With this facility, the city government is the first in the country to move towards proper treatment of urban waste based on a circular economy concept, one of the priority objectives of the current administration.
Stadler supplied the technology to achieve this milestone. "We would like to thank Mexico City for allowing us to give our contribution and take part in the great challenge of reducing waste in Mexico City, one of the most populated megacities in the world, where more than 12,000 tons of waste are generated every day,” said Natalya Duarte, Sales Director for Mexico at Stadler.
It is the country’s first government-owned automated plant for the separation and treatment of municipal solid waste. The 11,000 m2 facility sorts paper, cardboard, multilayer packaging, PET and HDPE, plastic bags and film, aluminum cans, metallized bags, textiles, glass and other metals. The plant was commissioned in May 2021. It operates in conjunction with a transfer station to process around 1,000 tons per day of waste from the municipalities of Cuauhtémoc, Gustavo A. Madero, Miguel Hidalgo and Azcapotzalco, and will be able to receive up to 1,400 tonnes of waste per day. Its operation will generate 404 jobs, as per the statement.

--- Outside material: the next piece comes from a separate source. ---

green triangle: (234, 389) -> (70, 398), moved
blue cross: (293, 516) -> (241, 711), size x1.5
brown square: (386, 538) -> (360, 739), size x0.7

The facility is run by Pro Ambiente, a subsidiary of CEMEX, which has more than 25 years of experience in waste management and in operating plants for the selection and recovery of waste-derived fuels. "We are proud to participate in this new project, which is in line with our sustainability and emission reduction objectives. We are prepared to operate this plant under a model that guarantees, first and foremost, the safety of all our employees, operational continuity through maintenance and production programs with international standards, and sorting quality to ensure a greater use of the waste generated in Mexico City," said José Guillermo Díaz, CEMEX's manager of technology and alternative fuels.
The plant was officially inaugurated on 25th July in an event attended by prominent personalities including Claudia Sheinbaum Pardo, Head of Government of CDMX; Jesús Antonio Esteva Medina, Secretary of Works of CDMX among others. "Instead of driving trucks to dump waste and rubbish in landfills, we are sorting it all. In addition, recycling is used to produce other products. This is called circular economy in Mexico City. Let us be proud of this solid waste sorting plant, the most modern in Latin America – here in Mexico City," said Claudia Sheinbaum during the inaugural event.